The case outlined below will be the basis for the In that case section in the next issue of the Journal of Bioethical Inquiry (JBI). We invite interested readers to provide responses to the case for possible publication. Responses should be 500–700 words, and should be submitted as soon as possible after publication of this issue. The editors will select the responses to be published in the next issue of the JBI. We reserve the right to edit contributions to avoid repetition. Editorial changes will be cleared with authors before going to press. Send your responses to editor@jbioethicalinquiry.org. Please include your name, address, phone number and fax number.

Bush Babies

I am a third year medical student, and earlier this year I was placed at Mt. Isa. Two other students and I attended a cultural awareness session. One of the interesting items that came up for discussion was the fact that mothers-to-be in surrounding communities (such as Mornington Island in the Gulf of Carpentaria) have to travel a long way in to Mt. Isa for their deliveries. Generally they have to be in for the four weeks before their scheduled delivery date, and this time can obviously stretch out if the baby is late. I think this centralised approach to childbirth aims to provide the best possible care for mother and child should something go wrong. However it places terrible strain on families. Apparently this can be particularly distressing for indigenous mothers because of the significance attached to the land that you are born on. According to the facilitator of our session, who was herself from Mornington Island, this has led to some mothers choosing to walk “out bush,” away from any medical care, for the pregnancy and labour.

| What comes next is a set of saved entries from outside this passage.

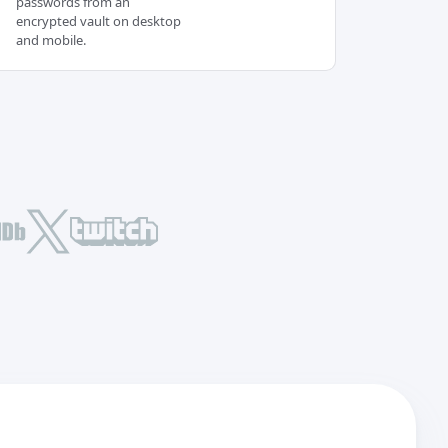
passwords from an
encrypted vault on desktop
and mobile.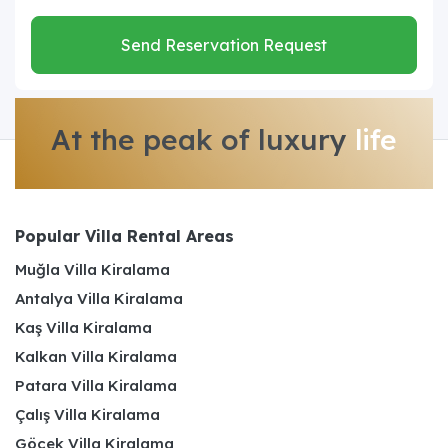
Send Reservation Request
At the peak of luxury
life
Popular Villa Rental Areas
Muğla Villa Kiralama
Antalya Villa Kiralama
Kaş Villa Kiralama
Kalkan Villa Kiralama
Patara Villa Kiralama
Çalış Villa Kiralama
Göcek Villa Kiralama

A review of Quensland’s maternity services was completed in 2005 (available at http://www.maternityservicesreviewqld.net.au/pdf/MaternityReview_FullDoc.pdf). It identified Aboriginal and Torres Strait Islander and rural and remote services as the number one and two priorities for change. Also of interest is the map comparing public sector birthing places in Queensland in 1995 and 2005. There are far fewer little black dots on the 2005 map.

What are the ethical implications of the inevitable compromise between “technically” best medical care and the best environment for social support and spiritual comfort?